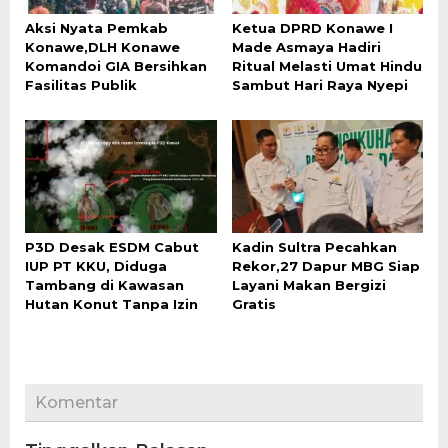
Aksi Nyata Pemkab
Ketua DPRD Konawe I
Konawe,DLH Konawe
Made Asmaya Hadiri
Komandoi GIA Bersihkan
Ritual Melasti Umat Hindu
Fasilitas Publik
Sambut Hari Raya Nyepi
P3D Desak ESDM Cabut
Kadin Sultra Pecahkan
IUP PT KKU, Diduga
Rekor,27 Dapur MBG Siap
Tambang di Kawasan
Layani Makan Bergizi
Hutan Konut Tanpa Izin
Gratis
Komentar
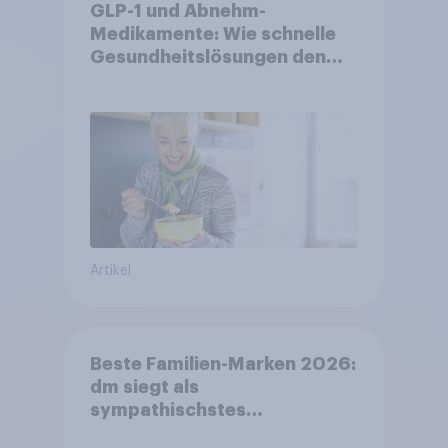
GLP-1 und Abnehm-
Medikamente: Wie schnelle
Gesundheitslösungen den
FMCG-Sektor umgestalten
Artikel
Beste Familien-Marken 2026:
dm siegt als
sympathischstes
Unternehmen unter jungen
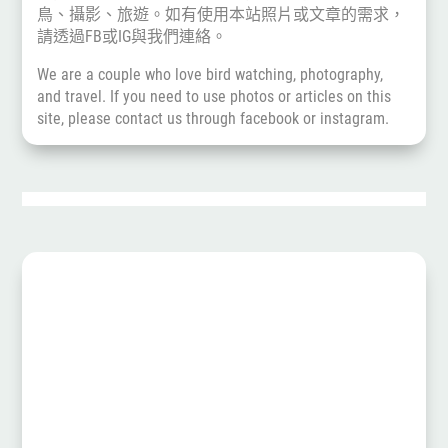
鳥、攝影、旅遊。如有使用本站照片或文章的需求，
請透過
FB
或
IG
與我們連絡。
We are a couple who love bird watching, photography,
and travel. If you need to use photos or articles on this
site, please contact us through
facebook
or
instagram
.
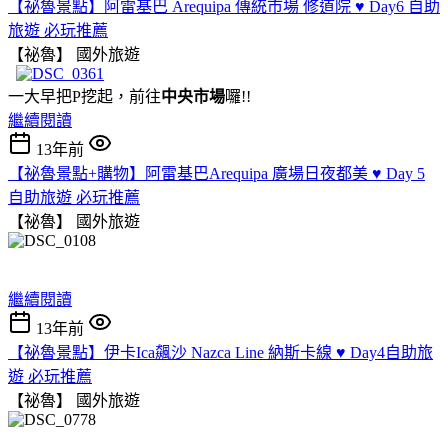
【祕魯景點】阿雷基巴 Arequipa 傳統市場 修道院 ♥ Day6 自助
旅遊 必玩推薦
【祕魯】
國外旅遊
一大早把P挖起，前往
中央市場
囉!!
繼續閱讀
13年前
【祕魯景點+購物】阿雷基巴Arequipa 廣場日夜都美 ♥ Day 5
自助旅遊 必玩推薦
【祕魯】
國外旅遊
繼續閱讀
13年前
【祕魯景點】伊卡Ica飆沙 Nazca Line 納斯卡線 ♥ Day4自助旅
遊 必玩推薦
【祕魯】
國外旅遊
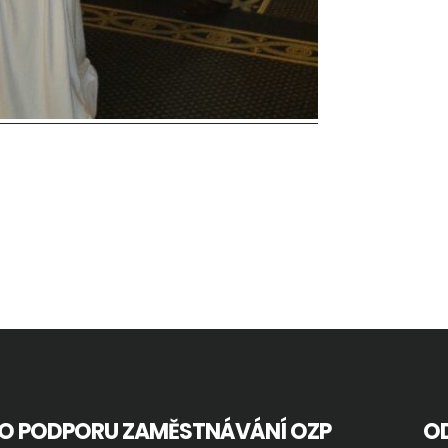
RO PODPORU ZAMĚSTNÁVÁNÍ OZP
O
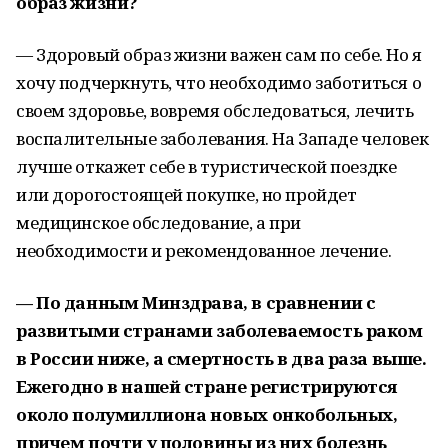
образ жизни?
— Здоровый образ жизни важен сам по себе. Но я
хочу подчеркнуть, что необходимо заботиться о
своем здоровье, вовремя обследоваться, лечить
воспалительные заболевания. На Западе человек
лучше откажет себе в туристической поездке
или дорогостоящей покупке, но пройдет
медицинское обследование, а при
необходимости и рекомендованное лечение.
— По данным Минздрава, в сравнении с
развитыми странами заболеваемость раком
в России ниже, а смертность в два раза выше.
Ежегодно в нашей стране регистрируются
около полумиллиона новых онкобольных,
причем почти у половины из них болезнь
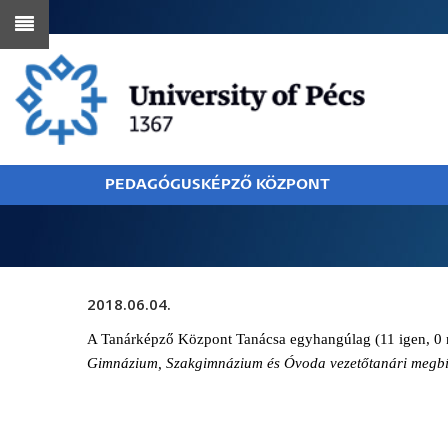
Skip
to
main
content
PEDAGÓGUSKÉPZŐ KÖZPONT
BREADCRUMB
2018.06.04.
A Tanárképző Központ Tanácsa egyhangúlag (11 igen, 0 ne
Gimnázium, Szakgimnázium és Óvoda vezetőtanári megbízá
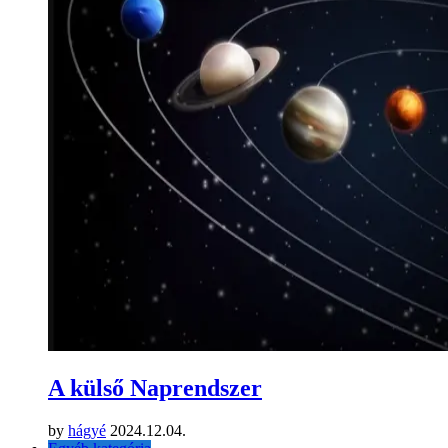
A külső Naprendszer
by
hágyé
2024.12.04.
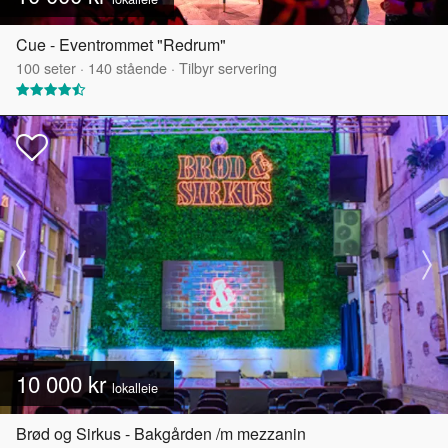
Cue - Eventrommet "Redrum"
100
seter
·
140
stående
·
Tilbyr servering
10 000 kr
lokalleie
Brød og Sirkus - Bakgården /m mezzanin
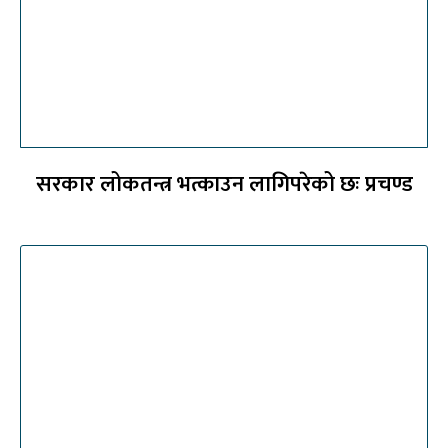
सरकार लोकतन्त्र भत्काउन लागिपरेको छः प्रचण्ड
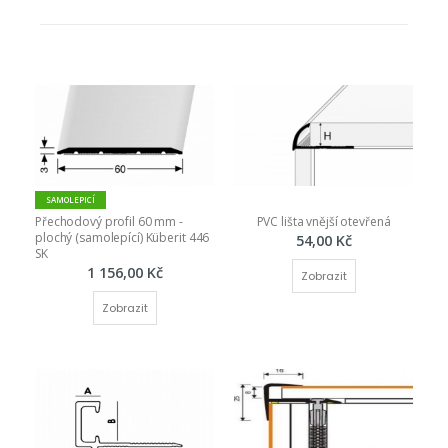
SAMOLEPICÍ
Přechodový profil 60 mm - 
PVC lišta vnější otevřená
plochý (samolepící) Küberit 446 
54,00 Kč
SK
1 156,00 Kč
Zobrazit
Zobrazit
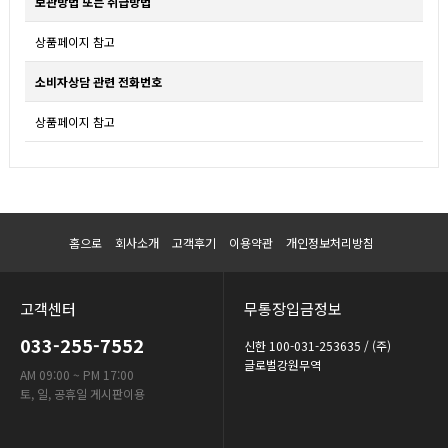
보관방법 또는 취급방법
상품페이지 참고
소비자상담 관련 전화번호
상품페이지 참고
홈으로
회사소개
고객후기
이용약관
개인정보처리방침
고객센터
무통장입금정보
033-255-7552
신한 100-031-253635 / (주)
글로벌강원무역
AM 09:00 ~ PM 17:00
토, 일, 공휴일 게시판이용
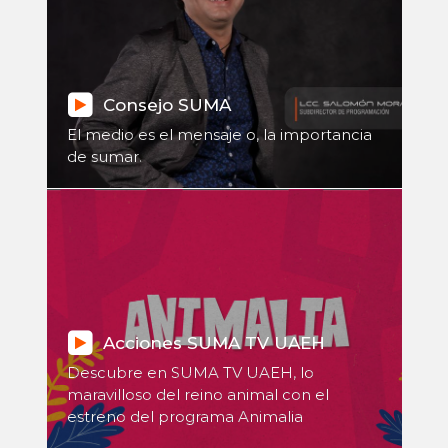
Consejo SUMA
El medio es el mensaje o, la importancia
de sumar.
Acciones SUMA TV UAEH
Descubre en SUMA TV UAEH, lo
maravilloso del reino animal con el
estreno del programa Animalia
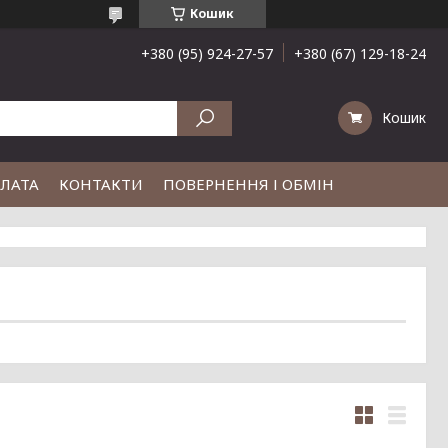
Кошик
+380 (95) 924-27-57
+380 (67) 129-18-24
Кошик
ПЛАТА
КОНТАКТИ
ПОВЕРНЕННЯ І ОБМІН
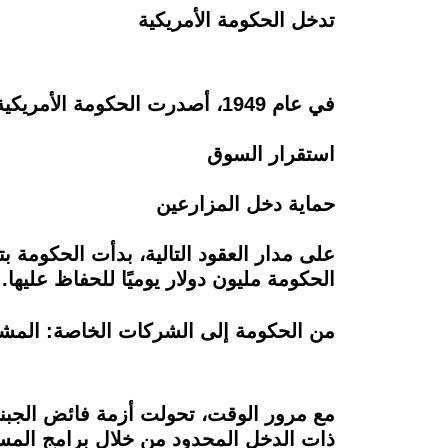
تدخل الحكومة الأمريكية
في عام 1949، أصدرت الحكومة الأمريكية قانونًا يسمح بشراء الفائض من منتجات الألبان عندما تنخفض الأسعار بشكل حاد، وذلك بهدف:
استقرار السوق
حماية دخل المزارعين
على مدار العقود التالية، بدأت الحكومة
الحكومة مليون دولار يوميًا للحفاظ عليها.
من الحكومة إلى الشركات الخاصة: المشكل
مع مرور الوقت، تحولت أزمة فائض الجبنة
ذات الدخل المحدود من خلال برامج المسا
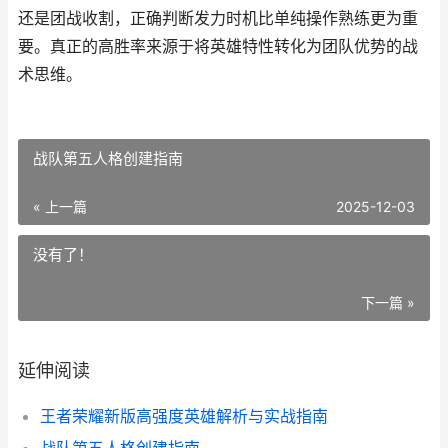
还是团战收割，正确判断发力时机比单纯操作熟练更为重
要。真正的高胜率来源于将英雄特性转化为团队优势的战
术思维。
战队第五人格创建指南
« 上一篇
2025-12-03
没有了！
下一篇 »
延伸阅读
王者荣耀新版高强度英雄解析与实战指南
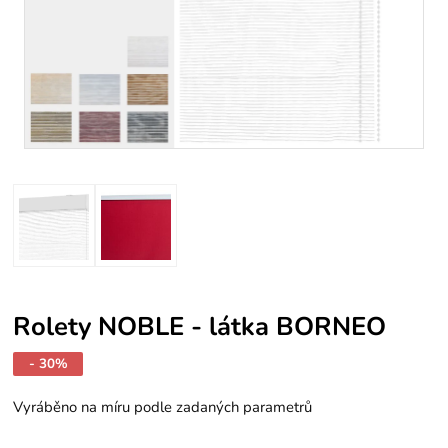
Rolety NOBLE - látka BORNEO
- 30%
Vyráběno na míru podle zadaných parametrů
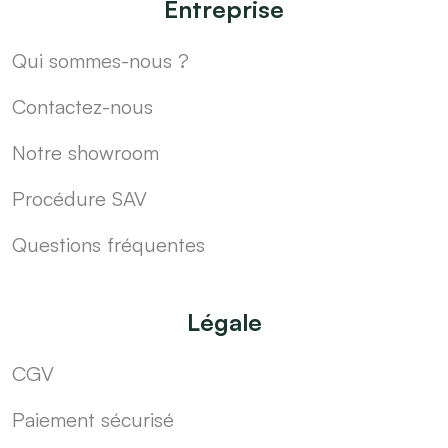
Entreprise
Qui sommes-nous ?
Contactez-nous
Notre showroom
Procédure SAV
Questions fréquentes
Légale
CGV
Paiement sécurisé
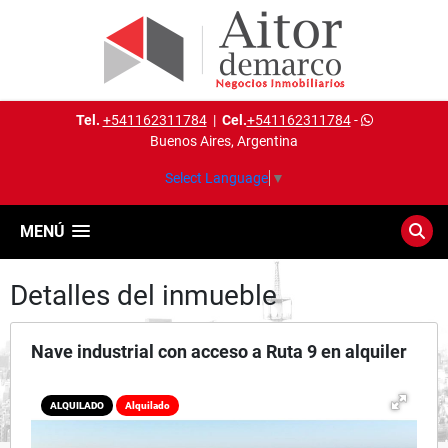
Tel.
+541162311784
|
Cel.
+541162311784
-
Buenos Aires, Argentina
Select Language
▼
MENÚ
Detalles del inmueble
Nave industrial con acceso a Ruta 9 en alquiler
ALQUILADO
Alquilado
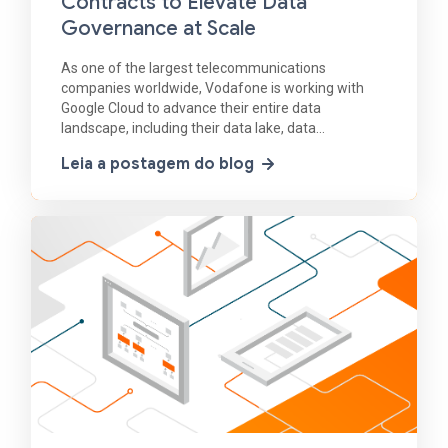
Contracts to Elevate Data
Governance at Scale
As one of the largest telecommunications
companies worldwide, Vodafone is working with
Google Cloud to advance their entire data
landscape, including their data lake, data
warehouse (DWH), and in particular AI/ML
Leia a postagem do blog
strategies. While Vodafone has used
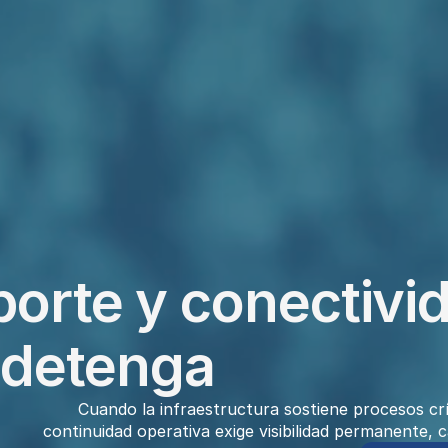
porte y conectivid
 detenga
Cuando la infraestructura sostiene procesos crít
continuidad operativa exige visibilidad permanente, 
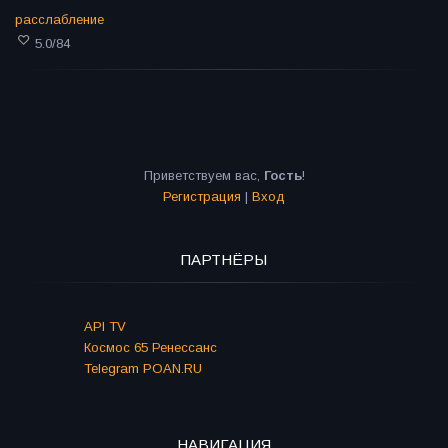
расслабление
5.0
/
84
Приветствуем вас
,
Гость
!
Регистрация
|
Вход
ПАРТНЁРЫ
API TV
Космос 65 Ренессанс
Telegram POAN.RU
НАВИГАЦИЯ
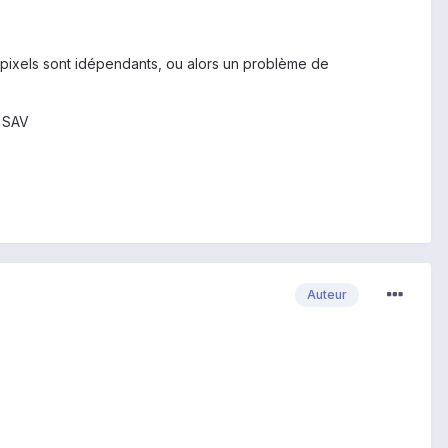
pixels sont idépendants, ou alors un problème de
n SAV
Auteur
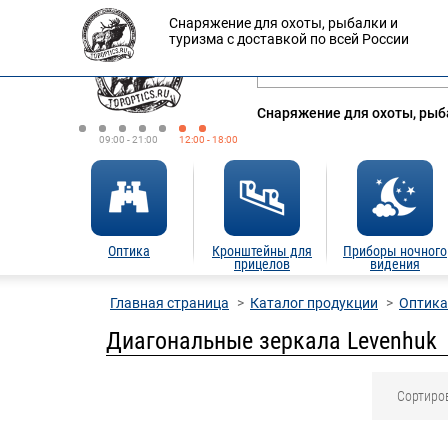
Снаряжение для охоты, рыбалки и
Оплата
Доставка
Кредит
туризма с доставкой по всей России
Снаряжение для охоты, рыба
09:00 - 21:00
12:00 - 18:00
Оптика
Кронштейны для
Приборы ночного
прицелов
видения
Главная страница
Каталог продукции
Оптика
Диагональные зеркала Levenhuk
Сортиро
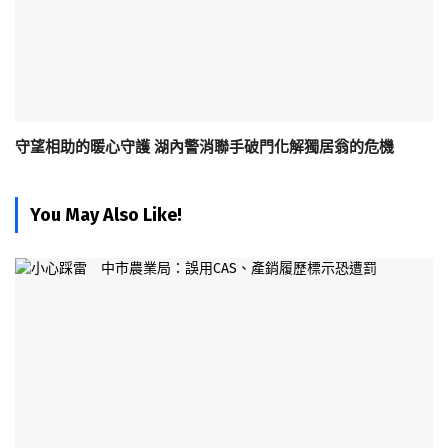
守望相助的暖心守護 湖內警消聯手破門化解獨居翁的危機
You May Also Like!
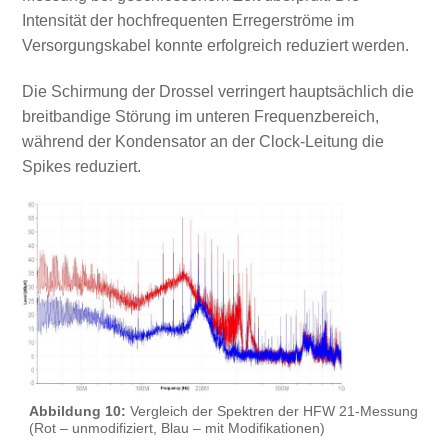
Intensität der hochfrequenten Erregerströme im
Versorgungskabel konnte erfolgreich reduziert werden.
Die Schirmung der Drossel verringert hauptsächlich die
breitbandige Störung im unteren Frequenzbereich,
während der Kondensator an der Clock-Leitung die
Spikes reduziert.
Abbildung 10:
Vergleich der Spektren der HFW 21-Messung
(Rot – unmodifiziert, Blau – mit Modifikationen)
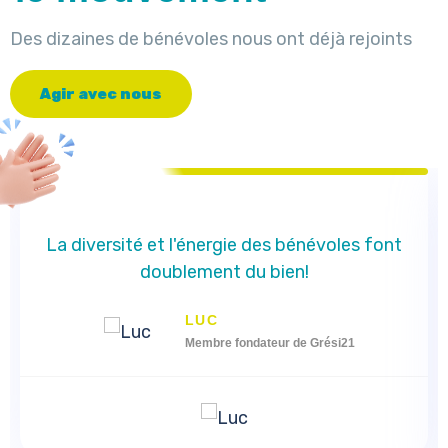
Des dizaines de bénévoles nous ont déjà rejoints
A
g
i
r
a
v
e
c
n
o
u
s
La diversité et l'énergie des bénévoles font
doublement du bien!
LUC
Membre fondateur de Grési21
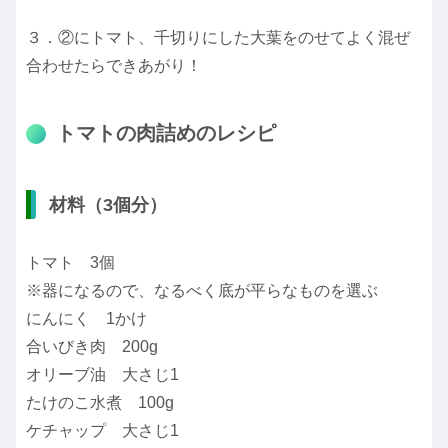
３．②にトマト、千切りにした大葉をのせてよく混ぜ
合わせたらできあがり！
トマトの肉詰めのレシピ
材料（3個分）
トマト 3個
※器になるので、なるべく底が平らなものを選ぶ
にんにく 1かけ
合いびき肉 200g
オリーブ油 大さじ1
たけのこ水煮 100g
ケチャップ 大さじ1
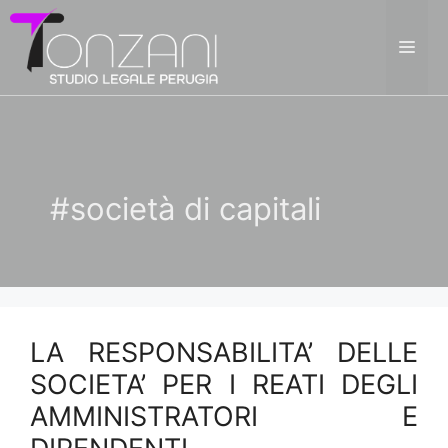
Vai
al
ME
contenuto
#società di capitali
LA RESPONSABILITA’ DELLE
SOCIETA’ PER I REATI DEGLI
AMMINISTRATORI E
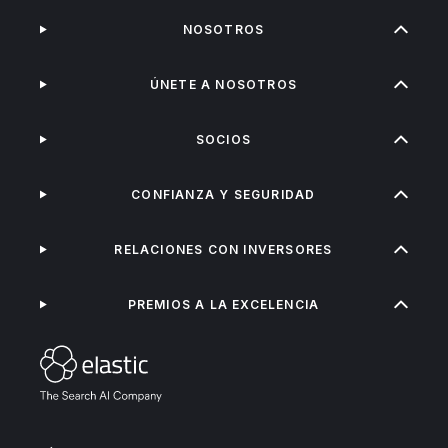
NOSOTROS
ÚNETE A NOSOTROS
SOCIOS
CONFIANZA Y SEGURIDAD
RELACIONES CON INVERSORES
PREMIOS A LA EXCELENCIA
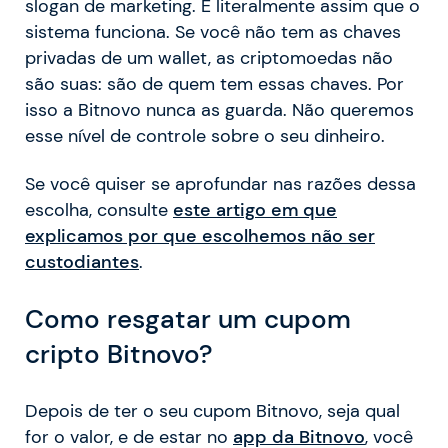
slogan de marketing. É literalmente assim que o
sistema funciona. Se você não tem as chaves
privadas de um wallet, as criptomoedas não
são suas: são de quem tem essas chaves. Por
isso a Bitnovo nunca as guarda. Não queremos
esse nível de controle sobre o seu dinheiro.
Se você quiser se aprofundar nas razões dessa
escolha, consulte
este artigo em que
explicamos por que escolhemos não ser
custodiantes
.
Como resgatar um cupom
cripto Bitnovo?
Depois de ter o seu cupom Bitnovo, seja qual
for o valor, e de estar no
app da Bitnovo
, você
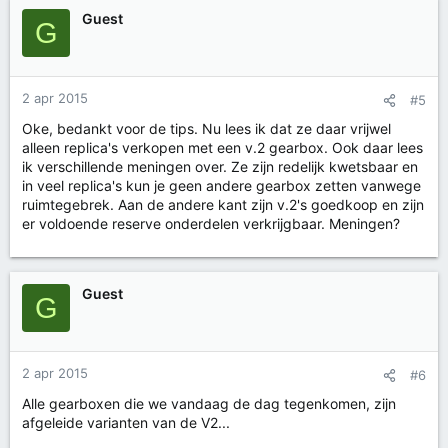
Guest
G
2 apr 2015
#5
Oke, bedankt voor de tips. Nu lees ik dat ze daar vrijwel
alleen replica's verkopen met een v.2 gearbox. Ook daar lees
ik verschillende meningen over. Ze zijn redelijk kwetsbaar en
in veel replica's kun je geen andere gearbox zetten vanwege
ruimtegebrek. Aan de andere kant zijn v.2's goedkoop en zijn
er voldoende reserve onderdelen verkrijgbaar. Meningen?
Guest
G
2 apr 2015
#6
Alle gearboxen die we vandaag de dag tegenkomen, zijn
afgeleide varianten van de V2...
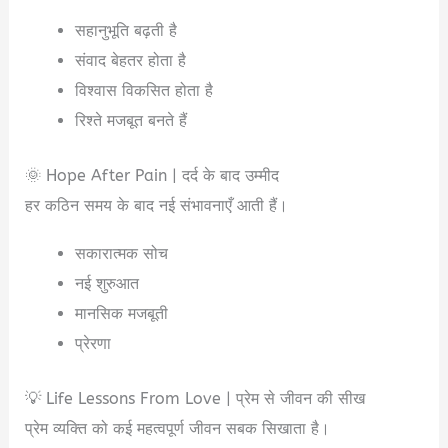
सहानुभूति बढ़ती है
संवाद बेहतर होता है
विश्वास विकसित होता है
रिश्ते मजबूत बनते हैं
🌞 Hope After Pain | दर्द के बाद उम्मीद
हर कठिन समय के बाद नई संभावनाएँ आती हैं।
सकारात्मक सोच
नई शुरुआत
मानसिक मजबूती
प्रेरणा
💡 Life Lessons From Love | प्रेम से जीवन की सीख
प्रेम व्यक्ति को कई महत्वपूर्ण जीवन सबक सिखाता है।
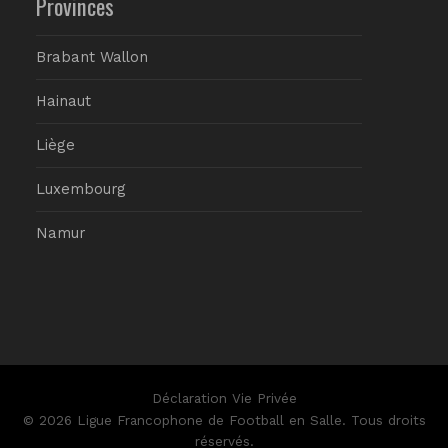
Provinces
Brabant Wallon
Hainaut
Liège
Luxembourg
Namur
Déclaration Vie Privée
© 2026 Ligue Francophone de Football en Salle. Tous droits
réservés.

* * * * * * *

> Task statement
Transcribe each line of the data above, unaltered, from the one where "تدخل الحكومة الأمريكية" appears to the one where "مع مرور الوقت، تحولت أزمة فائض الجبنة" appears, inclusive of both.

> Exercise result
تدخل الحكومة الأمريكية
في عام 1949، أصدرت الحكومة الأمريكية قانونًا يسمح بشراء الفائض من منتجات الألبان عندما تنخفض الأسعار بشكل حاد، وذلك بهدف:
استقرار السوق
حماية دخل المزارعين
على مدار العقود التالية، بدأت الحكومة
الحكومة مليون دولار يوميًا للحفاظ عليها.
من الحكومة إلى الشركات الخاصة: المشكل
مع مرور الوقت، تحولت أزمة فائض الجبنة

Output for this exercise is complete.